[Stored records]
*** Block opens ***

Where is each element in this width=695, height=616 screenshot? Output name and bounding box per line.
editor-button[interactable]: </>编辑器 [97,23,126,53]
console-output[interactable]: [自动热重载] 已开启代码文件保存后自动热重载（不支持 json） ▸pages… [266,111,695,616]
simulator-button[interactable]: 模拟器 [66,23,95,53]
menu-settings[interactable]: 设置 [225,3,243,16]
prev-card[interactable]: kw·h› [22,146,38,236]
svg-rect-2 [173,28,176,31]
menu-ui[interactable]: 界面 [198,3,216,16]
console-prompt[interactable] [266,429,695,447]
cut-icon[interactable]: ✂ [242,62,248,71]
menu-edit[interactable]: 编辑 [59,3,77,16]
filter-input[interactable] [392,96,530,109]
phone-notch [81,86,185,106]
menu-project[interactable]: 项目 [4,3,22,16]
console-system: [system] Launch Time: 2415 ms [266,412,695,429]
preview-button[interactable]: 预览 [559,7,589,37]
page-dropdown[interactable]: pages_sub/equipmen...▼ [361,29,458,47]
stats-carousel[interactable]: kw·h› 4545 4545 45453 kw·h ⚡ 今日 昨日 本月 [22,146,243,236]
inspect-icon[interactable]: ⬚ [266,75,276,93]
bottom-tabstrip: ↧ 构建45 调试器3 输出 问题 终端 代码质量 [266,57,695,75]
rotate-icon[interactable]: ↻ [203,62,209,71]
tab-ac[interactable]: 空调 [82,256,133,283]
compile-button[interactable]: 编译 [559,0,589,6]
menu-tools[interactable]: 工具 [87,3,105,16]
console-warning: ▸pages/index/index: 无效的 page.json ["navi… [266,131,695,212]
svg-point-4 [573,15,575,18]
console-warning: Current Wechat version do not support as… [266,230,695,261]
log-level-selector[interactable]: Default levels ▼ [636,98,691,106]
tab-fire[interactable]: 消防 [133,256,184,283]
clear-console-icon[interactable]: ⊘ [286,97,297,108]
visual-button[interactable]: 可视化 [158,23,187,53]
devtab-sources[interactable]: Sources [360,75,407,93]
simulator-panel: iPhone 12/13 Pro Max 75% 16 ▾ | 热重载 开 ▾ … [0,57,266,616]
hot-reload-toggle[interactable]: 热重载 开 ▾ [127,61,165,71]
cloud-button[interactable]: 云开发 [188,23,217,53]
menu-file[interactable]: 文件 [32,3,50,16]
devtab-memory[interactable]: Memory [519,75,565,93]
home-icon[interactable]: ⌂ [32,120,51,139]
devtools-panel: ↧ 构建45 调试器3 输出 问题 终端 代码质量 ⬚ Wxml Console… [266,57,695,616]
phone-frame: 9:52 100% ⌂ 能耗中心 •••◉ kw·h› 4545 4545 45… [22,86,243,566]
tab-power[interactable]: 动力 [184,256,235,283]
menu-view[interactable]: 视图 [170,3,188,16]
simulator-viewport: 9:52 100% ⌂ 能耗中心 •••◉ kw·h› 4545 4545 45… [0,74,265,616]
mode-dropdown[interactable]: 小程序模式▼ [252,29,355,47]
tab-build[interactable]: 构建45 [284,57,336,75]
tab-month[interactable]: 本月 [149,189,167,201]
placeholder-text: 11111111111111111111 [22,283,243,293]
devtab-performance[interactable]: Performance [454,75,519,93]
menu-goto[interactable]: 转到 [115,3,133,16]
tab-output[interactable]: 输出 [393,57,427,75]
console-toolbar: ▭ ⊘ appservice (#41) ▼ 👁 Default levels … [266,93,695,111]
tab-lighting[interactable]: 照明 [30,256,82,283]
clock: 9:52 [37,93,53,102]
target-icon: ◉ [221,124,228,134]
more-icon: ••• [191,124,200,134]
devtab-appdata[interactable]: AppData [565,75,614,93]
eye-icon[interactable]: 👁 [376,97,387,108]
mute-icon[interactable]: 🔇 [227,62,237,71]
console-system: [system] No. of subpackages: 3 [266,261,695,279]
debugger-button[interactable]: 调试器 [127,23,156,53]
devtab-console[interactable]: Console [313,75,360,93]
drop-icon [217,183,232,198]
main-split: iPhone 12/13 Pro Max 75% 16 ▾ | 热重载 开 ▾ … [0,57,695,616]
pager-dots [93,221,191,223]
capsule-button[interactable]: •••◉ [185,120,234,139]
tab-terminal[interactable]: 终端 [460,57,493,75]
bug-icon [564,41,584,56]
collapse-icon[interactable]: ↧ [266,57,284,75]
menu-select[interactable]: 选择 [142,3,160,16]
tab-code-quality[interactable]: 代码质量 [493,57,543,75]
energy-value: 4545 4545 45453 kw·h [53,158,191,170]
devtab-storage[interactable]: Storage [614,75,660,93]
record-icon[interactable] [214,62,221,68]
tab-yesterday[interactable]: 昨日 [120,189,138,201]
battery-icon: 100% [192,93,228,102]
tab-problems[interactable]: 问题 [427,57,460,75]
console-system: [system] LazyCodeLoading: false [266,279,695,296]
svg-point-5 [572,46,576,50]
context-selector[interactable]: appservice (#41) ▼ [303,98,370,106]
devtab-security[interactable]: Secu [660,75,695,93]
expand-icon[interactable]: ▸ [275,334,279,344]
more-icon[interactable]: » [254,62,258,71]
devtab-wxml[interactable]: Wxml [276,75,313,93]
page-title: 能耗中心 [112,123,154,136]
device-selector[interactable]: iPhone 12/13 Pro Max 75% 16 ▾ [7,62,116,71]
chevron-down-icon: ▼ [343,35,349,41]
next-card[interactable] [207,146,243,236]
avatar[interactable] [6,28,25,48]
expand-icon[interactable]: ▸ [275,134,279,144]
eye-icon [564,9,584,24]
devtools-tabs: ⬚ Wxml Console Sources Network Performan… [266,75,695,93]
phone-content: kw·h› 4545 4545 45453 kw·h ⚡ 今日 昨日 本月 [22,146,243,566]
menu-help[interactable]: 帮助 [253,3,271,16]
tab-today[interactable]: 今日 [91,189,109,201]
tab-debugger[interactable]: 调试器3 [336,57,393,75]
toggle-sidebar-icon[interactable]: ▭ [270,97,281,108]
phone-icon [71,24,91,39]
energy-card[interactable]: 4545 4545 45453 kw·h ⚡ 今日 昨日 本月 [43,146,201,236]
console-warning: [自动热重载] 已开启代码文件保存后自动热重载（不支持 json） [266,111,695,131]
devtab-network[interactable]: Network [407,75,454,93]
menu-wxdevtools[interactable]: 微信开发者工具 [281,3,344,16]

*** Block closes ***
*** Block opens ***

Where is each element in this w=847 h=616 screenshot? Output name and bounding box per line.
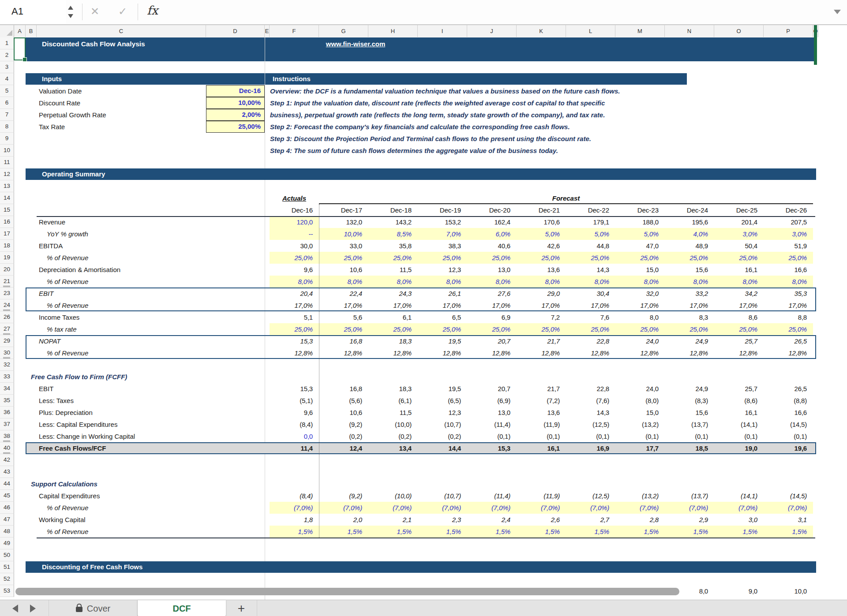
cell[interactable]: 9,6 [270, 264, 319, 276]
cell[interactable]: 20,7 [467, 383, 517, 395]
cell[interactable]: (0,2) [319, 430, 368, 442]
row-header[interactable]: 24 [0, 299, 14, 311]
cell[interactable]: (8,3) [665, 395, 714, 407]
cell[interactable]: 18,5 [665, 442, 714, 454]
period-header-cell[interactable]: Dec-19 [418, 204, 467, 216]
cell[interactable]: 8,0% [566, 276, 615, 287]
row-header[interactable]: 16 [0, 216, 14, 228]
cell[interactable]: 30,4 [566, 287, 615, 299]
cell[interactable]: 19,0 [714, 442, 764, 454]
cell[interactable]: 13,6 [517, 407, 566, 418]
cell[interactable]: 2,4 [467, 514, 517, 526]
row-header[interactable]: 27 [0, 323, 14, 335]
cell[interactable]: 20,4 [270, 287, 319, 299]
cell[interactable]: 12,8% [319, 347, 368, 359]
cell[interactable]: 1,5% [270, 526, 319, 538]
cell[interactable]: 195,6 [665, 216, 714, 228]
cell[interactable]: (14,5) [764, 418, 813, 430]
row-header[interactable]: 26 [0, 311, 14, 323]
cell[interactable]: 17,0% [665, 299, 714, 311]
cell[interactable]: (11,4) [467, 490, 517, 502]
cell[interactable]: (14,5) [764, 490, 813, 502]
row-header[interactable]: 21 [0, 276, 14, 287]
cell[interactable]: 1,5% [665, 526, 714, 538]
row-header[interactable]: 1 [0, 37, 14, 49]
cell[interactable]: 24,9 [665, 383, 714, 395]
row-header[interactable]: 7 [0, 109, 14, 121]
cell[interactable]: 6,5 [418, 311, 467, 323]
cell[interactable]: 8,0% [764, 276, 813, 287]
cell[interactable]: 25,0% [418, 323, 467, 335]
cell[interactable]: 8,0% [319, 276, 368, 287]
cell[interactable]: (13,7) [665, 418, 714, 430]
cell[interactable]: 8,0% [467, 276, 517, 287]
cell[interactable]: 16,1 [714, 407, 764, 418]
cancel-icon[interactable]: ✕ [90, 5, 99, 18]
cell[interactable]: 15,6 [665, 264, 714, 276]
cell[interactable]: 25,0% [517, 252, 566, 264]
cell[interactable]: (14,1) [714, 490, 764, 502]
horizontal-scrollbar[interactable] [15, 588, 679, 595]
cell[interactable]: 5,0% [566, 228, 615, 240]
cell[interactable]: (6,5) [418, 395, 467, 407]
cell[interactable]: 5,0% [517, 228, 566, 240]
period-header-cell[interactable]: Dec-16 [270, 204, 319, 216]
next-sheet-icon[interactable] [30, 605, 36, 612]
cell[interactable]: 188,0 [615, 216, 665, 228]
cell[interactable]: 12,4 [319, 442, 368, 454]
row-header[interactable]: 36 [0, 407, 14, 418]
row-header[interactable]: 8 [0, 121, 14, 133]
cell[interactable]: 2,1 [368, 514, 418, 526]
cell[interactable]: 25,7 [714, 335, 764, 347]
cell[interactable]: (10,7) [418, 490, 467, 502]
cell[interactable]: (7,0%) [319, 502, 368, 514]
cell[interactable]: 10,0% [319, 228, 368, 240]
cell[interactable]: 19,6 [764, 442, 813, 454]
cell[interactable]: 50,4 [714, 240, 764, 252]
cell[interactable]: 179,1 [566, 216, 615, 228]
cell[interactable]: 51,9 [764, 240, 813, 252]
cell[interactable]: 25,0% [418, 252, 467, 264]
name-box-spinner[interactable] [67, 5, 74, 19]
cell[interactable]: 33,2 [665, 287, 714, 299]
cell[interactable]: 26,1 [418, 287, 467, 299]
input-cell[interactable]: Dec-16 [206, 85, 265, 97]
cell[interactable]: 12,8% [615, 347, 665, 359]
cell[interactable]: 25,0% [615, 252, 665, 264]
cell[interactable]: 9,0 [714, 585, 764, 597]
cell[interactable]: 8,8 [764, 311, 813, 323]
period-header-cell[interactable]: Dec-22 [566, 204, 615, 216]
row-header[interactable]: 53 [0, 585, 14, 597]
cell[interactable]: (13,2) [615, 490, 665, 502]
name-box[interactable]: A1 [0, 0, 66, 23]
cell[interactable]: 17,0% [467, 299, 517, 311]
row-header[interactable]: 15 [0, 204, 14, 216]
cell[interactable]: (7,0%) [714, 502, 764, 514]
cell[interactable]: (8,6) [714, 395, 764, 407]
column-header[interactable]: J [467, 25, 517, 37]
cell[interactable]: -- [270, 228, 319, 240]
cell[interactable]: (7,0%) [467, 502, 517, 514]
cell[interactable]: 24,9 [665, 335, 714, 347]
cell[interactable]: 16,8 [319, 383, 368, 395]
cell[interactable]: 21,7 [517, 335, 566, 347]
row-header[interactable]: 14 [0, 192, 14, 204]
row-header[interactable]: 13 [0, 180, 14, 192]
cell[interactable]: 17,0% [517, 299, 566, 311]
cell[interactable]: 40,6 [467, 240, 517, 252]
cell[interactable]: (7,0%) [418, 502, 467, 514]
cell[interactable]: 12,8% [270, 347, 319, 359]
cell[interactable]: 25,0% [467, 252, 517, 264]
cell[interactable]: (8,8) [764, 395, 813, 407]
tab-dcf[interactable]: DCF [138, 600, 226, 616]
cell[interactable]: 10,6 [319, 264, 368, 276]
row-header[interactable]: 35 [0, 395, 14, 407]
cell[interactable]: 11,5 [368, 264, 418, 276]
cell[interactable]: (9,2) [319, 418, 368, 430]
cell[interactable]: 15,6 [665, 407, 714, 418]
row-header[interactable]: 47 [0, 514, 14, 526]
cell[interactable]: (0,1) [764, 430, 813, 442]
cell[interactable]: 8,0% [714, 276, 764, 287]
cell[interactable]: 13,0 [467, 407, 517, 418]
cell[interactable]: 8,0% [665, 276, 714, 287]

*** Block closes ***
*** Block opens ***

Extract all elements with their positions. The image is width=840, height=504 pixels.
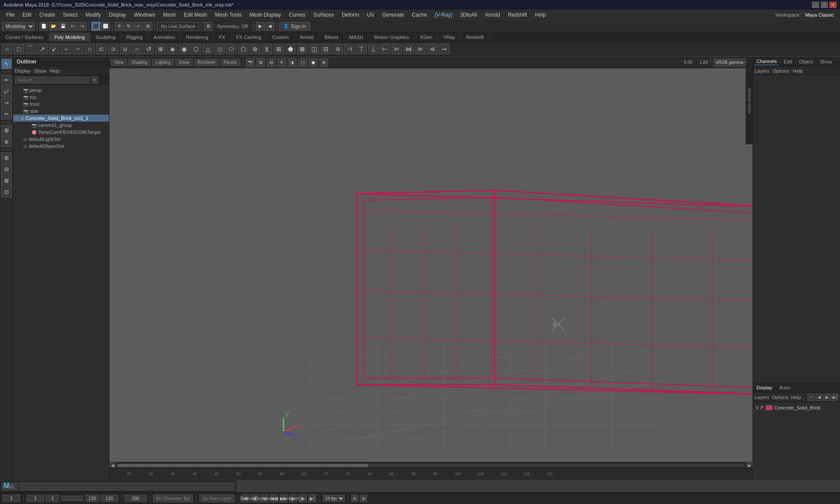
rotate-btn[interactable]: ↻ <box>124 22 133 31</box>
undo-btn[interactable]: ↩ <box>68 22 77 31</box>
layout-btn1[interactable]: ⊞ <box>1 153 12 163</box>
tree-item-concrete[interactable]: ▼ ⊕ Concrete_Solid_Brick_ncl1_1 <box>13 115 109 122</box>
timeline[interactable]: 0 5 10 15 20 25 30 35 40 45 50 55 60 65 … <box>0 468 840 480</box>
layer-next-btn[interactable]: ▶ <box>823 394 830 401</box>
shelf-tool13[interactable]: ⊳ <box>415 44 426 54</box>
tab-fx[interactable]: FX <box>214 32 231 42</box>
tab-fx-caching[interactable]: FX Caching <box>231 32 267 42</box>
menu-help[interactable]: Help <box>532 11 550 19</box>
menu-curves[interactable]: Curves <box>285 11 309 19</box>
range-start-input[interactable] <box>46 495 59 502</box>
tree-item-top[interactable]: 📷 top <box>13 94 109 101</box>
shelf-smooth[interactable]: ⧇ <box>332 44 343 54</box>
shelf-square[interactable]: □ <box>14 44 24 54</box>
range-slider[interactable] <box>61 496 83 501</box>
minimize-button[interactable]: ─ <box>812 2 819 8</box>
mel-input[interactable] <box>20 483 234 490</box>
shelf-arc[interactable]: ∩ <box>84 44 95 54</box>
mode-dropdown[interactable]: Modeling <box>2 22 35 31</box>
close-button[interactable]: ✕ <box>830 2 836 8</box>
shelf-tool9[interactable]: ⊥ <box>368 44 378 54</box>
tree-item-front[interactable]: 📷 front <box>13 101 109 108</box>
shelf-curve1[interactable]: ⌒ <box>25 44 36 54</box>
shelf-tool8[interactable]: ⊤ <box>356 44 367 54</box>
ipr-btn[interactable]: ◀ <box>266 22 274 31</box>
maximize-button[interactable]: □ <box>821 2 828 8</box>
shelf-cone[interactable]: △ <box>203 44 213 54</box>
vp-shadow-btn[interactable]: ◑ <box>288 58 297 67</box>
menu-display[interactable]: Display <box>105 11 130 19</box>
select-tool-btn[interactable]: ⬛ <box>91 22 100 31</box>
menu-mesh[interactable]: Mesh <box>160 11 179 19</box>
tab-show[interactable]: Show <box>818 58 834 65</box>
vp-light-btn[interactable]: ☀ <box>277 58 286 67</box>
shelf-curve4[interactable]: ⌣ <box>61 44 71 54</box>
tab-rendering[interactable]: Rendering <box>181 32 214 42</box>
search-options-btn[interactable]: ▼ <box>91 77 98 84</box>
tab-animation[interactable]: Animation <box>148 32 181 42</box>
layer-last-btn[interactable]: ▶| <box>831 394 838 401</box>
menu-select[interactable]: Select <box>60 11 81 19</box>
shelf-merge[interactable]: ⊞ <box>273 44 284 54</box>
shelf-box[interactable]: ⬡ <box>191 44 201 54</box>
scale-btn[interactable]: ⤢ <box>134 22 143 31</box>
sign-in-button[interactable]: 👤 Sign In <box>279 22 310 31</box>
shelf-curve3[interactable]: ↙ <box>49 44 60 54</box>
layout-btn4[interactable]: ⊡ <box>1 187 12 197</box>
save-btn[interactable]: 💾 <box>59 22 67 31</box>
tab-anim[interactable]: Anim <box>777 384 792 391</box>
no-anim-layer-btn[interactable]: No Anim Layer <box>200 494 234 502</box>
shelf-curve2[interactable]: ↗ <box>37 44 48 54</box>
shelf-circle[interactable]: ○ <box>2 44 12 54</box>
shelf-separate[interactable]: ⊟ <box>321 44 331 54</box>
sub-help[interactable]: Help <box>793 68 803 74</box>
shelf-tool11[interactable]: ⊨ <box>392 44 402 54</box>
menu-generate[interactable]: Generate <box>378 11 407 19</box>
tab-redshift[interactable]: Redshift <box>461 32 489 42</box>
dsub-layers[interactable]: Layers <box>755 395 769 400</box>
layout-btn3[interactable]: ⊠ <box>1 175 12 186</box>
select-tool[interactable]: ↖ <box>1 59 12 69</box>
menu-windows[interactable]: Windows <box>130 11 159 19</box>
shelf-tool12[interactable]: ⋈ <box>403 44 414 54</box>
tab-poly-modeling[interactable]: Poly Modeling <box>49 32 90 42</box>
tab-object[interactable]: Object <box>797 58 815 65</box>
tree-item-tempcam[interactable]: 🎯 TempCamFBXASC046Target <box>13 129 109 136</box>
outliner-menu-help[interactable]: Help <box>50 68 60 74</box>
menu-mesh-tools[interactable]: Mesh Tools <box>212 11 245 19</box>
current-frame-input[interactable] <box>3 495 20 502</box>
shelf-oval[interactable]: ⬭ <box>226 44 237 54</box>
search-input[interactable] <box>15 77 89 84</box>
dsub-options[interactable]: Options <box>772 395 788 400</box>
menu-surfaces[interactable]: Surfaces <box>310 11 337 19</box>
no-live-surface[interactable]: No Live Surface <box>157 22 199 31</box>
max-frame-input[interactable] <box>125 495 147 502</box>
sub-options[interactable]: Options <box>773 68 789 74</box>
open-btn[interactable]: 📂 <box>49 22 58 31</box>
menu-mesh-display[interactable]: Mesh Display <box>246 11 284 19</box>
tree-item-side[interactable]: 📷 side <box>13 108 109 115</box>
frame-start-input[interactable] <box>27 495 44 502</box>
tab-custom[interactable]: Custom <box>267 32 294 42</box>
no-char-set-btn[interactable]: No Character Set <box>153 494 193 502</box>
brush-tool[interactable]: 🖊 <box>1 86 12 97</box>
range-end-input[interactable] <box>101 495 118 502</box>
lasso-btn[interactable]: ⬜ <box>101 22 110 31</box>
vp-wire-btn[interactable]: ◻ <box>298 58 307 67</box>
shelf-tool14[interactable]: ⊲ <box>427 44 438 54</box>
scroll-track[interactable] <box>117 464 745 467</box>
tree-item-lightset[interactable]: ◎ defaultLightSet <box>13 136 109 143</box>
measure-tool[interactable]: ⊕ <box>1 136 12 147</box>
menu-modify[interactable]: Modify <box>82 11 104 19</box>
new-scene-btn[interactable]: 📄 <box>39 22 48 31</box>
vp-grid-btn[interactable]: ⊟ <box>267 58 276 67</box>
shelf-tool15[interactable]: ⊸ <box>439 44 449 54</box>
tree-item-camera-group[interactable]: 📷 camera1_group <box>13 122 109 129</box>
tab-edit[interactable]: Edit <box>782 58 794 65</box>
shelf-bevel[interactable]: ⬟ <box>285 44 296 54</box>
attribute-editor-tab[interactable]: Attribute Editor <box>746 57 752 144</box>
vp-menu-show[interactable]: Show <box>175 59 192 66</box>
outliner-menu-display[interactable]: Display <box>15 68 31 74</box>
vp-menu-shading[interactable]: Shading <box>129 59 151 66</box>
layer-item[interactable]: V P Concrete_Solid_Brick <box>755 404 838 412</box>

*** Block closes ***

## [ACTIVITY]
Pick out each line above that includes "iPhone" and show it.

## [YOUR RESPONSE]
simulator-panel: iPhone 12/13 Pro Max 75% 16 ▾ | 热重载 开 ▾ … [0,57,266,616]
main-split: iPhone 12/13 Pro Max 75% 16 ▾ | 热重载 开 ▾ … [0,57,695,616]
device-selector[interactable]: iPhone 12/13 Pro Max 75% 16 ▾ [7,62,116,71]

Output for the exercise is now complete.